Querendo dormir mais um pouco, fez com que sua sombra fechasse a janela, mesmo que parcialmente. Mas não conseguiu pegar no sono, só estava descansando de olhos fechados.
No entanto, tempos depois, ouviu passos, a janela fora reaberta.
"Ei, mas o quê--!" Ele parou assim que viu que, esta pessoa, era Vampira.
"Hora de acordar, belo adormecido" Disse ela, rindo, enquanto chegava bem perto dele.
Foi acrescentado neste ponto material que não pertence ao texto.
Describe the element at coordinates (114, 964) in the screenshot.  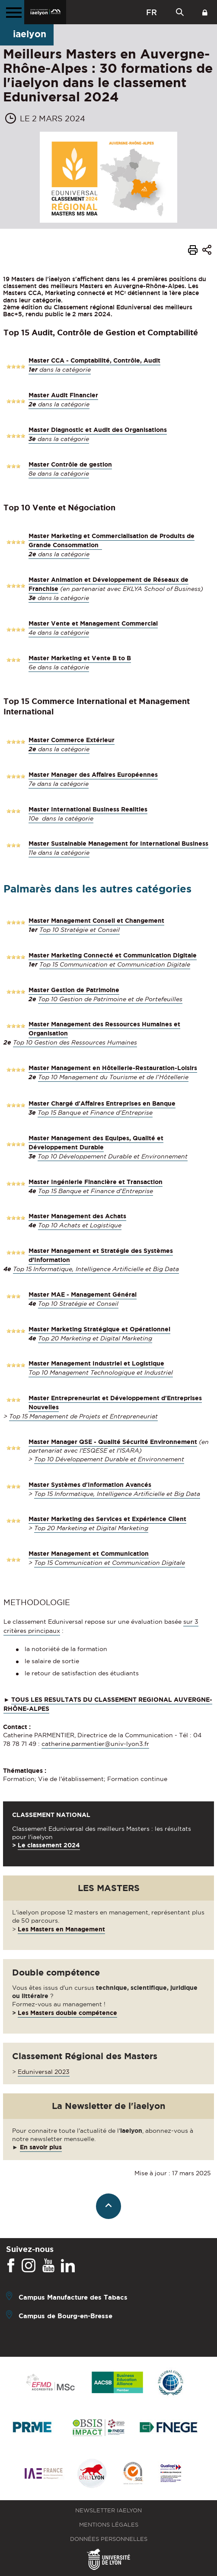 I see `Top 15 Communication et Communication Digitale` at that location. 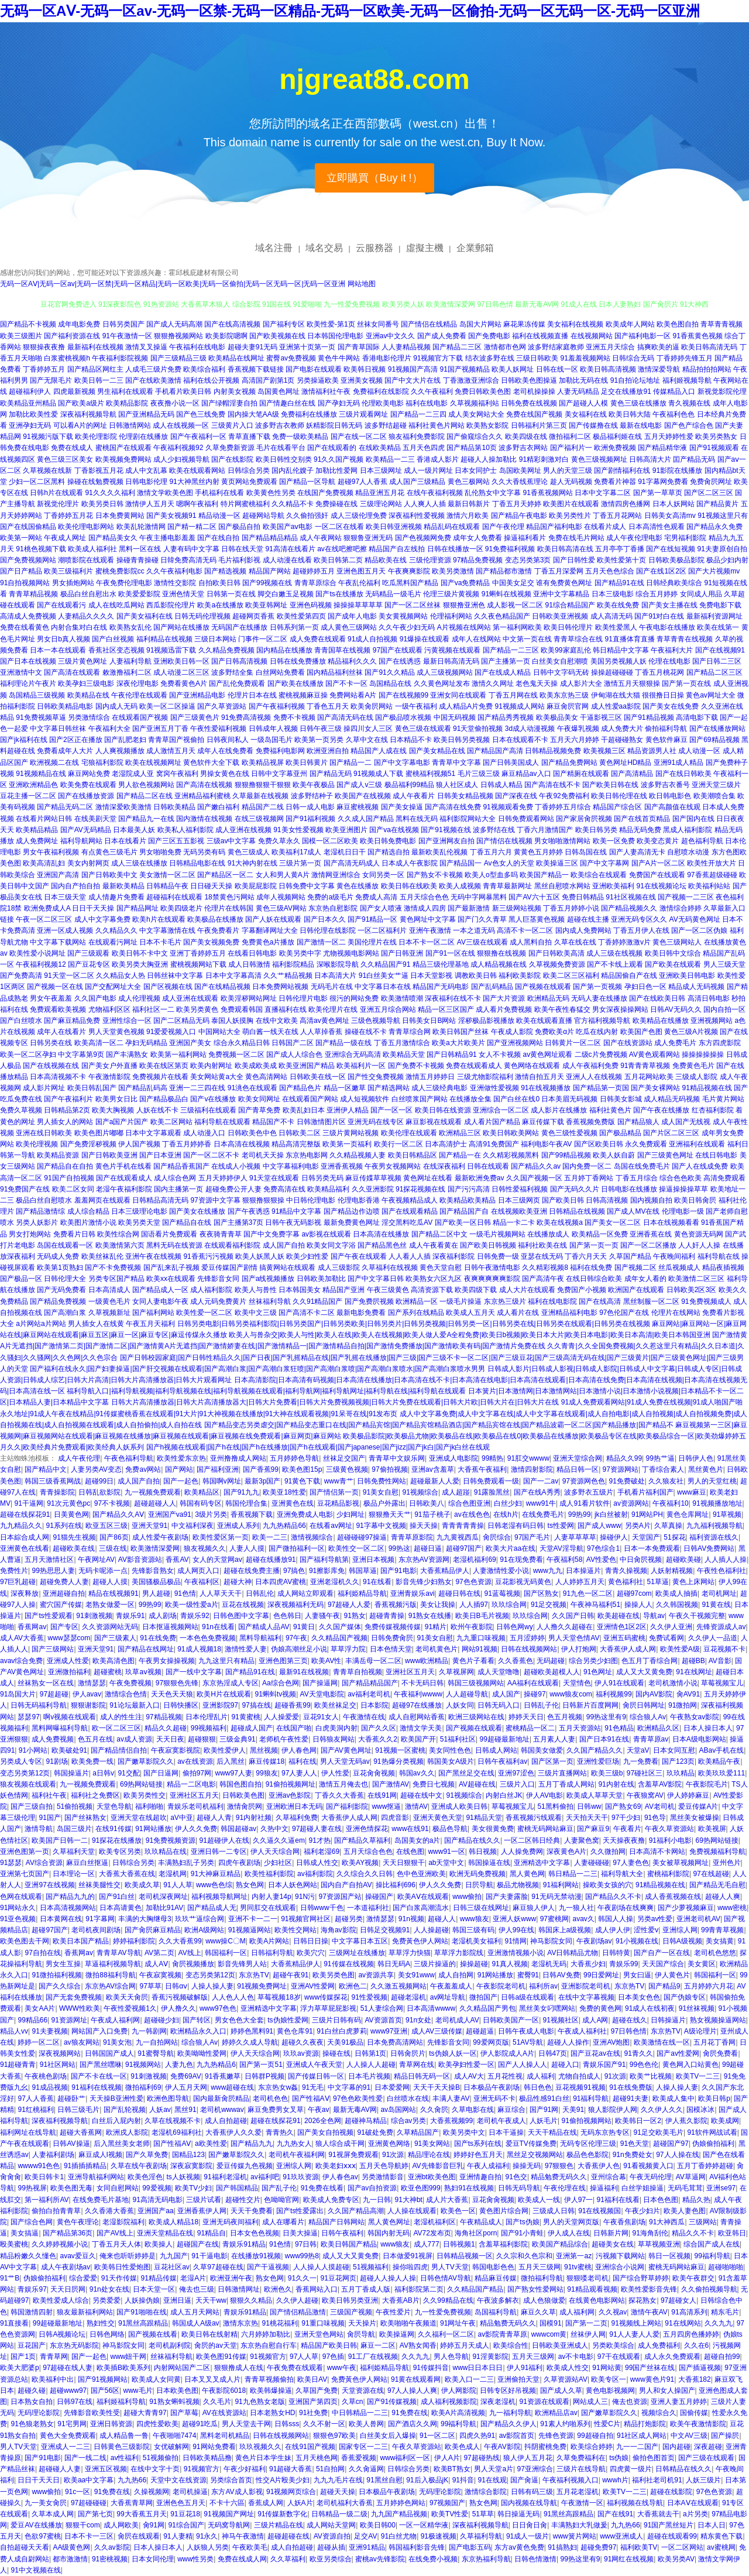  I want to click on 国产大片资源, so click(504, 998).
Só não o beijou porque não sabia se isso poderia o machucá-lo, naquele momento.
Percebendo o recuo dela, ele a beijou, provando que estava tudo bem. "Bom dia"
"Bom dia, dormiu bem?"
"Na verdade, alguém não me deixou terminar de sonhar." Disse, em tom amigável.
"É, e com quem estava sonhando?"
"Com quem mais poderia ser?"
Eles riram juntos, e Linus voltou a falar. "Isso nos torna, oficialmente... namorados?"
Vampira o encarou de soslaio. "Sabe, Fletcher, oficialmente você nem poderia me tocar... e ainda quero saber como pode."
"E isso importa?"
"Não, imagina... eu só fico uns dois anos assim, de repente, perco uma noite de sono inteira para tentar adivinhar." Ironizou ela, fingindo não se importar.
"Ok então, mas ainda quero minha resposta."
"Eu não me lembro de você ter me pedido em namoro."
Linus fez careta. "Eu não me lembro de você ser tão insensível, não percebendo uma coisa que está em meus olhos."
"O insensível aqui é você, Linus, porque a resposta também está estampada nos meus olhos."
Ele sorriu, ela devolveu na mesma moeda.
"Você é tão bobo, sabia?"
Dessa vez, foi ela que o beijou, prolongando tanto a ato como da primeira vez...
Ainda não estava claro para ela como isso acontecera, mas insistir era inútil, já que ele dizia para ela esquecer tudo.
"Meu Deus!" Uma voz gritara em plena manhã.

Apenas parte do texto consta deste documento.